Ramsey, who owns the trademark to 'AussieMite' yeast spread, relied on the provisions in the Trade Marks Act (Cth) which states that the owner of a trademark must use it within 5 years of registration or a new party can apply to have it removed from the register. Ramsey claimed that Dick Smith Industries (DSI) did not use its trademark for OzEmite within 5 years from the date of registration. Ramsay was keen to knock out the competing brand.
Ramsey won the case at the first instance before IP Australia. In appealing the decision, DSI endeavoured to prove that during the 5-year period DSI did use the OzEmite trademark pursuant of s92(4)(b) even if the product still had not been developed and manufactured for some of that time. If DSI were unable to sufficiently prove this use, the court would then give consideration to whether any obstacles occurred that would have affected the possible use of the trademark. In determining the extent of the use of trademark, the court was forced to consider whether the ‘pre-launch publicity’ events could be considered as ‘use’ of the trademark.

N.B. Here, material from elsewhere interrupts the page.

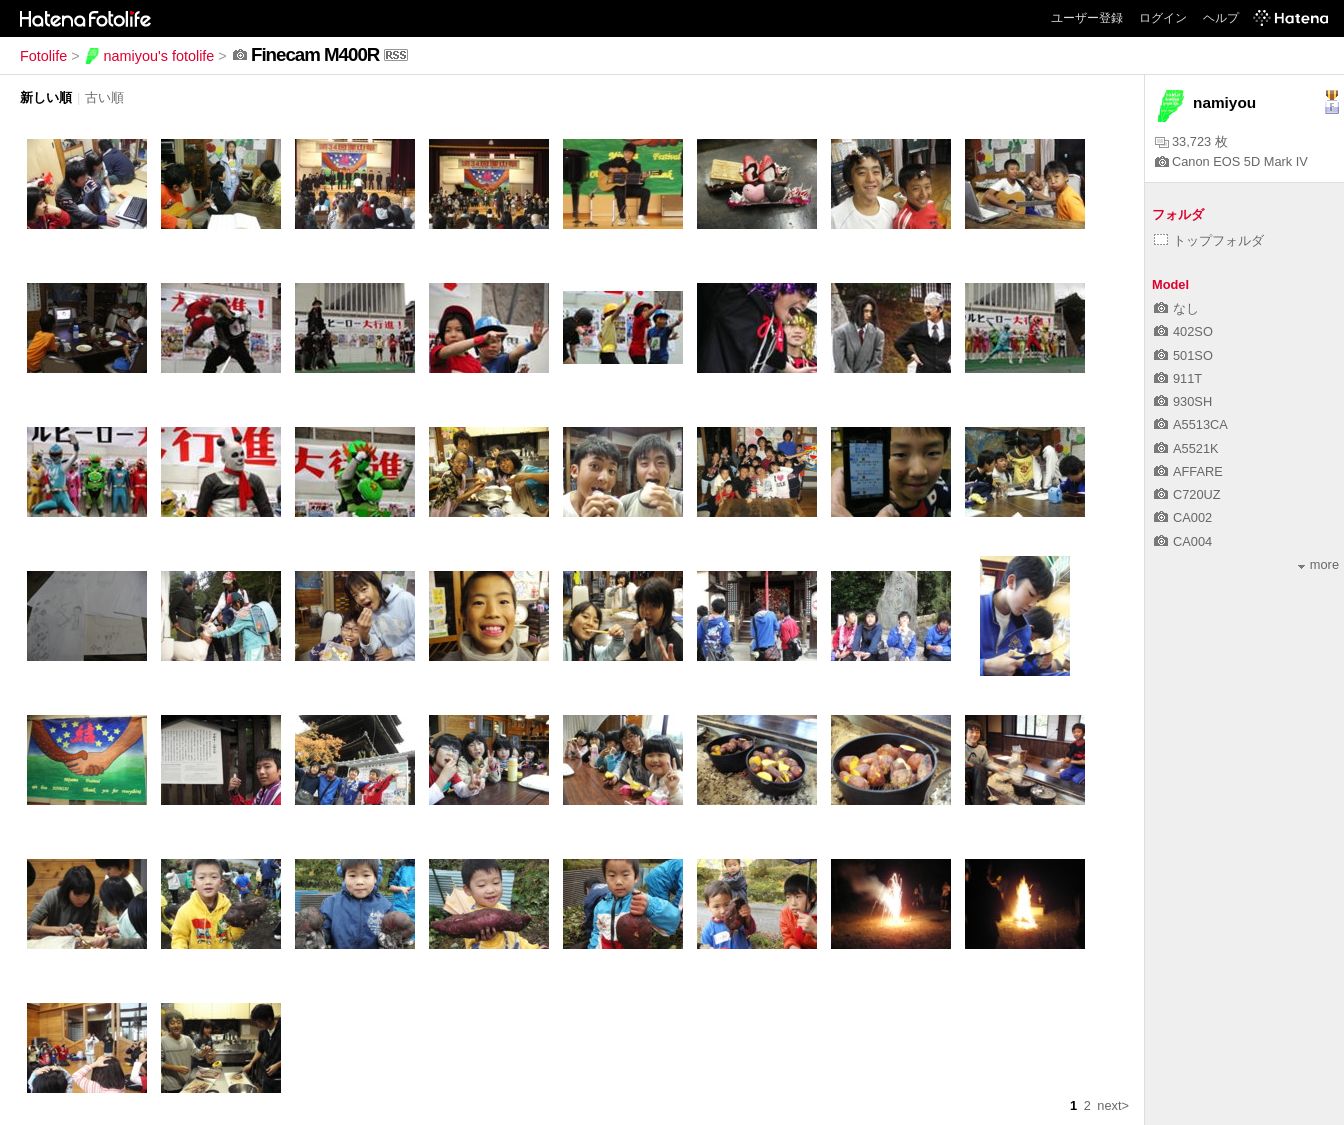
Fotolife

The court found it was satisfied with activities undertaken by DSI and considered that they were sufficient use of the trademark and thus the trademark 'OzEmite' should remain on the trade mark register much to the chagrin of Mr Ramsey and 'AussieMite'.
It is worth noting that a judge is able to apply his or her discretion if not satisfied by the use of the trademark in order to ensure that the mark remain on the register. Mr Ramsey was ordered to pay the costs of both the appeal and the application to IP Australia.